Further, in the manufacturing method of a semiconductor device according to the second aspect of the present invention, it is possible for the second interlayer film to be formed with the second resist film left unremoved and for the second resist film to be removed together with the second interlayer film and the upper film of the second antireflection film in the step of exposing at least the entire upper surface of the lower film of the second antireflection film to the outside.
According to a third aspect of the present invention, there is provided a semiconductor device, comprising a wiring formed selectively on a semiconductor substrate; a first interlayer film formed on the semiconductor substrate; a second interlayer film formed on the first interlayer film; a contact hole formed in the first interlayer film and exposing the surface of the wiring to the outside; and a groove formed in the second interlayer film positioned above the contact hole and having an opening larger than the opening of the contact hole.
In the semiconductor device according to the third aspect of the present invention, it is desirable for the second interlayer film to be formed of an SOG film of a coating type having a dielectric constant lower than that of the first interlayer film.

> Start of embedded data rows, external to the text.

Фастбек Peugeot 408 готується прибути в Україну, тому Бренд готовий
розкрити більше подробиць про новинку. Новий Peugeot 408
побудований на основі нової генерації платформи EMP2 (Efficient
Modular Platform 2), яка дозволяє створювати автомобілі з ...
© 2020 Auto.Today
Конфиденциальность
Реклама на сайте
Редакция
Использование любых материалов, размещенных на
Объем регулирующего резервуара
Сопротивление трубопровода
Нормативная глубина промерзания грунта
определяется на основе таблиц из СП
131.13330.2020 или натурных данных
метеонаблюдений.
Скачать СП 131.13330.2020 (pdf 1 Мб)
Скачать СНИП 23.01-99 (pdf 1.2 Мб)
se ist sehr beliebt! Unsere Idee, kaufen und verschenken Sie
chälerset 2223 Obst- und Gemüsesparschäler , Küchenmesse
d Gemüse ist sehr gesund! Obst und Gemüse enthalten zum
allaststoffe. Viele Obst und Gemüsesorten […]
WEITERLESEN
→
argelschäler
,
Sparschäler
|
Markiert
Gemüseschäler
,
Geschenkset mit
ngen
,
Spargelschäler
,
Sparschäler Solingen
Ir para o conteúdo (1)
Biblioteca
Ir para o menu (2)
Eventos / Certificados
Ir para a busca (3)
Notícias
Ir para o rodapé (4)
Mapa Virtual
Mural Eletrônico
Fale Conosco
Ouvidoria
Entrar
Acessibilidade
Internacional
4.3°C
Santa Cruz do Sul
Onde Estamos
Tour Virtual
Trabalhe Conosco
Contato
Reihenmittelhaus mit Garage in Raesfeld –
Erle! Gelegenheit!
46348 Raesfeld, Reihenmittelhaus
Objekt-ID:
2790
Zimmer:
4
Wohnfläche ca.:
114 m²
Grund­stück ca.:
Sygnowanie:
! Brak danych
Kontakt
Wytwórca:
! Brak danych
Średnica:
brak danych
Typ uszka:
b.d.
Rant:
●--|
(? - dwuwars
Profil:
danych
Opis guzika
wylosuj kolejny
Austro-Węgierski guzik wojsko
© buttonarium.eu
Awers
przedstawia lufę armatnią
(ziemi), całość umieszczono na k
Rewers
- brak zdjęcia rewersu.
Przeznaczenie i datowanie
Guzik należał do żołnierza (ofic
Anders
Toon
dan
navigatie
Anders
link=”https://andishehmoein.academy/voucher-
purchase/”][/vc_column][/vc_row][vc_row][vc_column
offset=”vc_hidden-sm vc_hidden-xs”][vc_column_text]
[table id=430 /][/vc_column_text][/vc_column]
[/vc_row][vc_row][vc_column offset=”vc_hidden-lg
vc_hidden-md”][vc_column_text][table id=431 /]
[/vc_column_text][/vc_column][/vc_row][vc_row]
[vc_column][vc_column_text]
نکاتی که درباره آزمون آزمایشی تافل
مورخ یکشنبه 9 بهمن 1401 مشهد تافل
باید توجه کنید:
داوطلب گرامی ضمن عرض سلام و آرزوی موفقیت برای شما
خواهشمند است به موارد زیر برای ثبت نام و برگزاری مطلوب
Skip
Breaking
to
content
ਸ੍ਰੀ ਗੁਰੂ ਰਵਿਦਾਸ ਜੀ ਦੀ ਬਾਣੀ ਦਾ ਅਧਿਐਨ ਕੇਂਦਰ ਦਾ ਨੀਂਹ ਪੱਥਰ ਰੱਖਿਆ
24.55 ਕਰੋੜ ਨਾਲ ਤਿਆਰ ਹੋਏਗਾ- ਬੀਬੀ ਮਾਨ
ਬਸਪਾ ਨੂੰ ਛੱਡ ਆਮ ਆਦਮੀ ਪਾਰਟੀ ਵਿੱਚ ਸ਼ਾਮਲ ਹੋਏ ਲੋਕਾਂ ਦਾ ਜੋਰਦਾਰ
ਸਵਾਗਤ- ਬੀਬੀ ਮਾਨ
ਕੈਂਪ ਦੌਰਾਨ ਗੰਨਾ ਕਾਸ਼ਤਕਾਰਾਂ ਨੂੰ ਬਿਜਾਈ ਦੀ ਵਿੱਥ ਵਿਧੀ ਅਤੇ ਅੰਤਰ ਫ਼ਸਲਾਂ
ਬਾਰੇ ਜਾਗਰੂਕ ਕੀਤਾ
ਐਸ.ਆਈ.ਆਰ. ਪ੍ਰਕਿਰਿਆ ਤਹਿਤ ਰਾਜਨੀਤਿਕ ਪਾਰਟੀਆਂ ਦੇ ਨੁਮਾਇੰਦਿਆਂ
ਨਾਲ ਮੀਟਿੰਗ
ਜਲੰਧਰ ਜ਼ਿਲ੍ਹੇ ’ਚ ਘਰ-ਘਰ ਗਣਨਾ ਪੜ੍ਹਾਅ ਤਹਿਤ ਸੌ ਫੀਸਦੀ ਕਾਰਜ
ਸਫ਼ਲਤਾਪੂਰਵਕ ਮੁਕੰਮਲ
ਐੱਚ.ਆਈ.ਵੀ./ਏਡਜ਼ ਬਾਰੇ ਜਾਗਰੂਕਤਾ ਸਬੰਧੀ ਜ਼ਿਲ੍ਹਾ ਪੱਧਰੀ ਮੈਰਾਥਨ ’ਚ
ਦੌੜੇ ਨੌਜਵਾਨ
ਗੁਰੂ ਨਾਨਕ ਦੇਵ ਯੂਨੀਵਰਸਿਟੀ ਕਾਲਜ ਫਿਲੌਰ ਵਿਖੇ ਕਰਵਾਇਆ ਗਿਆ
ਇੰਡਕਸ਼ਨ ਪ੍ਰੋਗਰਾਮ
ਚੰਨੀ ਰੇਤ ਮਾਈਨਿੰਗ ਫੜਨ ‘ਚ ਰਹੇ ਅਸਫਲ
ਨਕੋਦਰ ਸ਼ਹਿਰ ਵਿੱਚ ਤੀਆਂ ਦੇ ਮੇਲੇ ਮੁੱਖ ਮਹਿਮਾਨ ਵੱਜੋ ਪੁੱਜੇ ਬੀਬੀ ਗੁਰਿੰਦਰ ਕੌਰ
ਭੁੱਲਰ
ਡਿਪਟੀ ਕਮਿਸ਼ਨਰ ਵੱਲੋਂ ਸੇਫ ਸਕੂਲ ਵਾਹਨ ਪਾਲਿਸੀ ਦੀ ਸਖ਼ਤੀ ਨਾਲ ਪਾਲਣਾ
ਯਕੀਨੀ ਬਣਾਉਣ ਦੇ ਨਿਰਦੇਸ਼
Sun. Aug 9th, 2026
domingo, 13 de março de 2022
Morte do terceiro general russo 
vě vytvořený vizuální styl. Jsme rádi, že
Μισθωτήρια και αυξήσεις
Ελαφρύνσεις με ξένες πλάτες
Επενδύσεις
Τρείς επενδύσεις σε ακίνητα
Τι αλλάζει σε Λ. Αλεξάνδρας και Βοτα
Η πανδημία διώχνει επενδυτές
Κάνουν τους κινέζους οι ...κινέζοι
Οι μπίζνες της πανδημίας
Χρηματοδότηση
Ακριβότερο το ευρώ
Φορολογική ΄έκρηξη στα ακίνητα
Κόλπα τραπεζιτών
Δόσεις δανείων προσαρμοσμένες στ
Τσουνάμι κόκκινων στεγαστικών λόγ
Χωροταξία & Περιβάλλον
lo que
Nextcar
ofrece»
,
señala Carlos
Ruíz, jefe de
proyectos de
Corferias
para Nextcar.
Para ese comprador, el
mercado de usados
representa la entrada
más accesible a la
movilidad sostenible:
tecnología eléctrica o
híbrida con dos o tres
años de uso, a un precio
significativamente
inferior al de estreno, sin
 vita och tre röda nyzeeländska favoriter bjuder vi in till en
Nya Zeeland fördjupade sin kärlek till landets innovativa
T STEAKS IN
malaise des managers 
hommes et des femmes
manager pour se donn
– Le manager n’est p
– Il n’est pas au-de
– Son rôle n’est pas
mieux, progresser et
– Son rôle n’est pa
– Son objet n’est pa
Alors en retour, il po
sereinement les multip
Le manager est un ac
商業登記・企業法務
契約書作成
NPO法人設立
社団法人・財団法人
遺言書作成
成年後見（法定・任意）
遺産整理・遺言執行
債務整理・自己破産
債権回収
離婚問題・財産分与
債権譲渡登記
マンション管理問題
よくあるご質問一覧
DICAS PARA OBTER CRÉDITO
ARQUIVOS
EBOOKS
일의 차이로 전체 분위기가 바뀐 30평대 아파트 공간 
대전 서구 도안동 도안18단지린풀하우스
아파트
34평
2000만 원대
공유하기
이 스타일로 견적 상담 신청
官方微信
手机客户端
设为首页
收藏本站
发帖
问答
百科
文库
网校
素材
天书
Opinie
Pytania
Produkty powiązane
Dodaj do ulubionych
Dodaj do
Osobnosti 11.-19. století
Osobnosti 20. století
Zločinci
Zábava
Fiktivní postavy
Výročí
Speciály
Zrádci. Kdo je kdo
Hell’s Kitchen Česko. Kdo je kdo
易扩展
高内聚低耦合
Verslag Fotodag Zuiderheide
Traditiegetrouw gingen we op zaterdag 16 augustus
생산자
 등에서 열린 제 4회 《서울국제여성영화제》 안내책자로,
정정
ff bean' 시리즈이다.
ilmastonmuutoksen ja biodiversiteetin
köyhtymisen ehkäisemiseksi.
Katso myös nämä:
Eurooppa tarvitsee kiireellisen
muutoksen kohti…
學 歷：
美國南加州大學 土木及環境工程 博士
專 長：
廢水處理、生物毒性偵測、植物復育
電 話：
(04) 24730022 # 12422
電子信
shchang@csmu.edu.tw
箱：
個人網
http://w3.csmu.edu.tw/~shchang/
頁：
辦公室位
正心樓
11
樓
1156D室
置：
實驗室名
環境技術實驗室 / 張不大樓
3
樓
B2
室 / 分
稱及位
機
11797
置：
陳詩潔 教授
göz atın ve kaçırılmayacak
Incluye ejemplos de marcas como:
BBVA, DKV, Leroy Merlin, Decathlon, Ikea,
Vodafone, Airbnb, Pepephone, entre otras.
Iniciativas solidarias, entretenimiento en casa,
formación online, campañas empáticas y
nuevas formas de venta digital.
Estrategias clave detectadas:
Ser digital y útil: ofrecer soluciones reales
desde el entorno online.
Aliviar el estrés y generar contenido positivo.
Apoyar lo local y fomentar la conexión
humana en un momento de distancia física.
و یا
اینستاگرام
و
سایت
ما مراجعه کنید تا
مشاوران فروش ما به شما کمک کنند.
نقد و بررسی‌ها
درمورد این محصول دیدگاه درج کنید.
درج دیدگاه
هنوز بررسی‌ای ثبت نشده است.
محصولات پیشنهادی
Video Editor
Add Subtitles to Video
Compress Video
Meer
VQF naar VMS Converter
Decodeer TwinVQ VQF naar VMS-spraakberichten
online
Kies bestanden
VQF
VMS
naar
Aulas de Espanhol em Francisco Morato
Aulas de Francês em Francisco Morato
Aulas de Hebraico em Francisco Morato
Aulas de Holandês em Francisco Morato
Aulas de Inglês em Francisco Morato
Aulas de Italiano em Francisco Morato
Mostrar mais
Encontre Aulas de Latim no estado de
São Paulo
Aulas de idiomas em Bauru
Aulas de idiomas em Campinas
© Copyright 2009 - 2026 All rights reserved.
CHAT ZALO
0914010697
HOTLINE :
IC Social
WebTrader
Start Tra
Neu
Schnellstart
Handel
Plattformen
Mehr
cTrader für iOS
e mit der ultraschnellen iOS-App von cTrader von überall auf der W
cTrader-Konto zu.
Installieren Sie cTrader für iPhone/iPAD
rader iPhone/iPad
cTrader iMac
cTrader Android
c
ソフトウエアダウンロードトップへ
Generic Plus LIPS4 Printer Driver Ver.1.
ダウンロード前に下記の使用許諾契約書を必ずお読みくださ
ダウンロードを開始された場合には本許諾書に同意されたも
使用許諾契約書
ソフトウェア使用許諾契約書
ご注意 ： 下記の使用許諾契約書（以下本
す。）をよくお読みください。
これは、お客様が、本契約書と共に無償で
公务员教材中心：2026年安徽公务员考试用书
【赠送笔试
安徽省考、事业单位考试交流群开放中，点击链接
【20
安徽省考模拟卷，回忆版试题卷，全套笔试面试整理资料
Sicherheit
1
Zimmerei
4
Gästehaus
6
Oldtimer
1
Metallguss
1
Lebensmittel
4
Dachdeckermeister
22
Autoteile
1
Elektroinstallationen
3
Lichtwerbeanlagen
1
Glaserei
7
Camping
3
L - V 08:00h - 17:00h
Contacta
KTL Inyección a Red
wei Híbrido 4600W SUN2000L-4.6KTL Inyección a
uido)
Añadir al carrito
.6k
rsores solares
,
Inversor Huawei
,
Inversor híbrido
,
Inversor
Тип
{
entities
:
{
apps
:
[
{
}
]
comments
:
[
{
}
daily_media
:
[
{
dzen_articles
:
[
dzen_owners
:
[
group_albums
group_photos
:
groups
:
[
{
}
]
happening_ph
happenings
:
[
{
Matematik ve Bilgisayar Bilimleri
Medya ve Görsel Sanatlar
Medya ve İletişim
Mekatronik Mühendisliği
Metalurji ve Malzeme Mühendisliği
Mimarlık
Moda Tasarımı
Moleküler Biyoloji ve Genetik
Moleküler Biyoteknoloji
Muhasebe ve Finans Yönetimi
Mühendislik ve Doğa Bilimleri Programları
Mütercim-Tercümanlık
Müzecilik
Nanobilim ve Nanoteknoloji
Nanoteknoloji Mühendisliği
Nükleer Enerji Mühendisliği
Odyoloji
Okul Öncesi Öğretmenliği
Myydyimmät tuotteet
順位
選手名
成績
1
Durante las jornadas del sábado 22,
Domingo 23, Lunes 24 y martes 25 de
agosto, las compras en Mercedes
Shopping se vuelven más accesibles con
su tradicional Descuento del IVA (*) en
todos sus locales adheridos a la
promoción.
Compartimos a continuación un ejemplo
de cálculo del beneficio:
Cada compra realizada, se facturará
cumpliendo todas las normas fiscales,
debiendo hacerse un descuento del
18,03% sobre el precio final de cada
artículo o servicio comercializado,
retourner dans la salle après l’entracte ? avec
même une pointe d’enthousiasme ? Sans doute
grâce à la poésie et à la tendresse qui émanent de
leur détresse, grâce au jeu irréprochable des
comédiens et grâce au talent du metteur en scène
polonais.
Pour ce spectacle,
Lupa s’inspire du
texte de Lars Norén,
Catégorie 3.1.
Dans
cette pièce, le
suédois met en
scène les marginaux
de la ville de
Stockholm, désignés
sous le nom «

As described above, the present invention provides a semiconductor device that permits a fine processing in forming a contact hole and a groove and a method of manufacturing the particular semiconductor device.
Additional objects and advantages of the invention will be set forth in the description which follows, and in part will be obvious from the description, or may be learned by practice of the invention. The objects and advantages of the invention may be realized and obtained by means of the instrumentalities and combinations particularly pointed out hereinafter.